TO DO: Where a line below carries the word "cookie", include it in the count, then give the count alone.

Extracted page text data:
"""
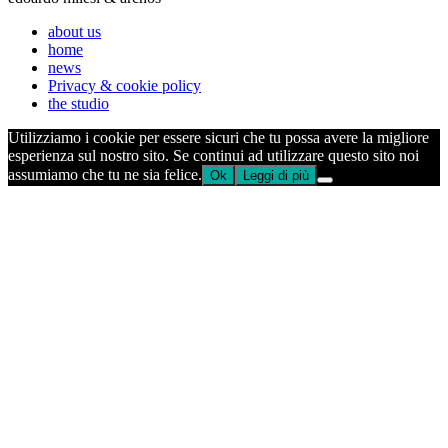
about us
home
news
Privacy & cookie policy
the studio
Utilizziamo i cookie per essere sicuri che tu possa avere la migliore
esperienza sul nostro sito. Se continui ad utilizzare questo sito noi
assumiamo che tu ne sia felice.
Ok
Leggi di più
"""
ANSWER SECTION: 2